Transformers library implements several state-of-the-art transformer architectures used for NLP tasks like text classification, information extraction, question answering, and text generation. It is used by researchers and companies alike, offering PyTorch and TensorFlow front-ends.
Since the release of our TensorFlow implementation, we have been working on productionizing the models and making them available on TPU, slowly gearing ourselves towards performance.
This post compares the performance of our models in several environments. We compare them for inference, on CPU and GPU for PyTorch (1.3.0) as well as TensorFlow (2.0).

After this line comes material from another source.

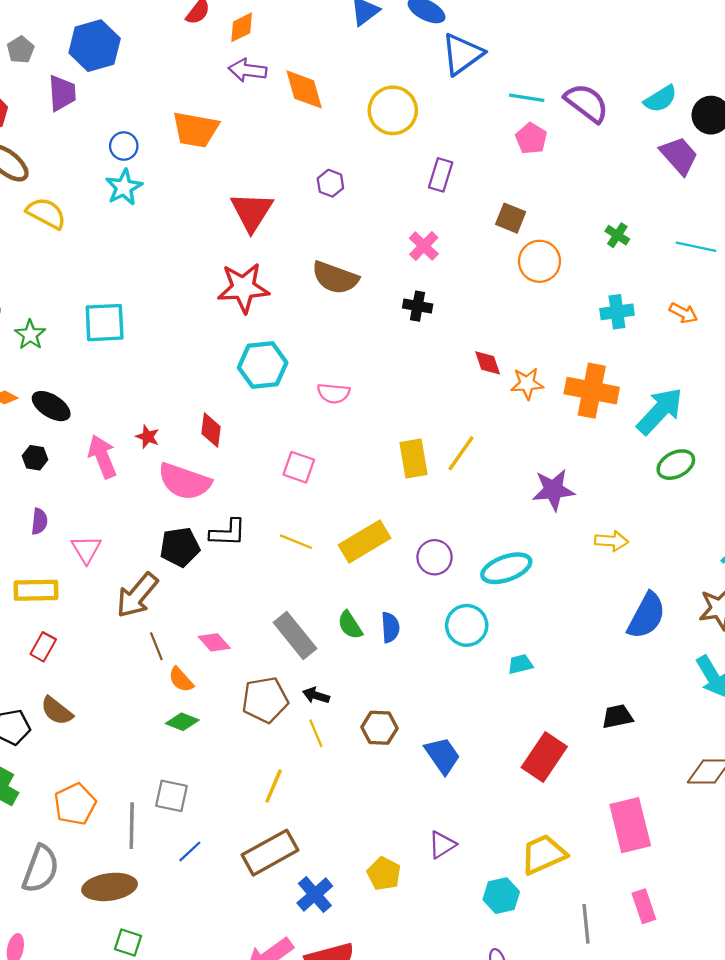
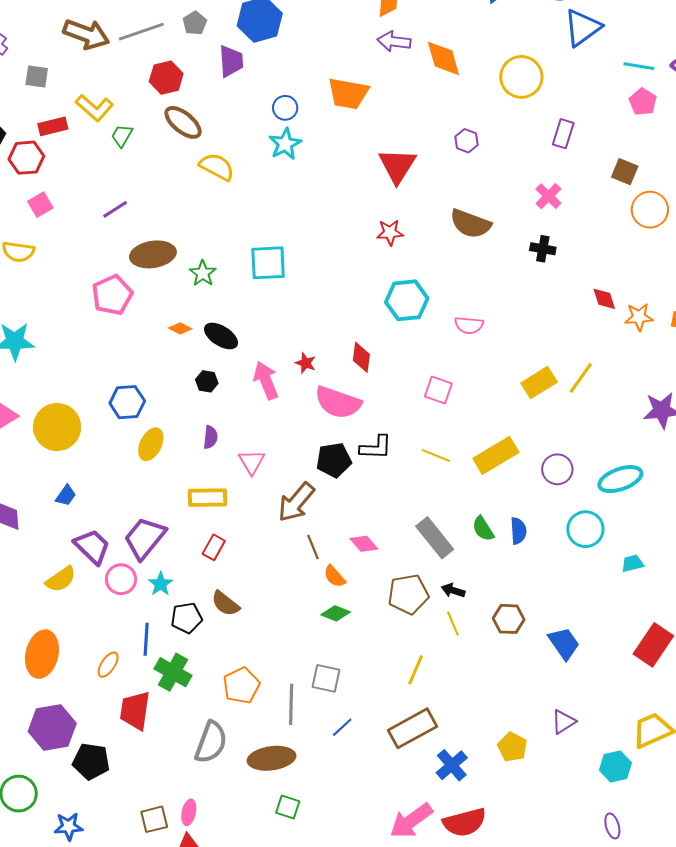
red star: (243, 288) -> (390, 232), size x0.6
yellow rectangle: (413, 458) -> (539, 383), turned 68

As several factors affect benchmarks, this is the first of a series of blogposts concerning benchmarks and subsequent performance optimizations.
In addition to this post, we are creating
Benchmark section in our documentation, which will evolve as we further work on our models and benchmark them in different settings.
The results are visible in this Google Spreadsheet. The average results are visible in the table below. The results are detailed in the discussion section.
N/A entries in the spreadsheet indicate either an out-of-memory error or an inappropriate sequence length. Transformer-XL does not have TorchScript results as it is not currently serializable by TorchScript.
In most cases, the TensorFlow and PyTorch models obtain very similar results, both on GPU and CPU. Down below is a short discussion concerning the results, both as a comparison between PyTorch and TensorFlow as well as a comparison between models.
Inference time is an important metric when putting a model in production. In order to evaluate the inference times of our models, we compare them with different batch sizes and different sequence lengths. We compare the reasonable batch sizes
[1, 2, 4, 8] with the sequence lengths
[8, 64, 128, 256, 512, 1024] . The batch sizes remain small as we are exclusively looking at an inference setup. BERT and other similar models have a maximum sequence length of 512 or 256 (for CTRL) and will therefore not be measured on the last sequence lengths.
We test the results in two different environments:
- on CPU, using a GCP n1-standard-32 which has 32 vCPUs and 120GB of RAM. The CPU model is an Intel Xeon @ 2.3GHz.
- on GPU, using a custom GCP machine that has 12 vCPUs, 40GB of RAM and a single V100 GPU (16GB VRAM).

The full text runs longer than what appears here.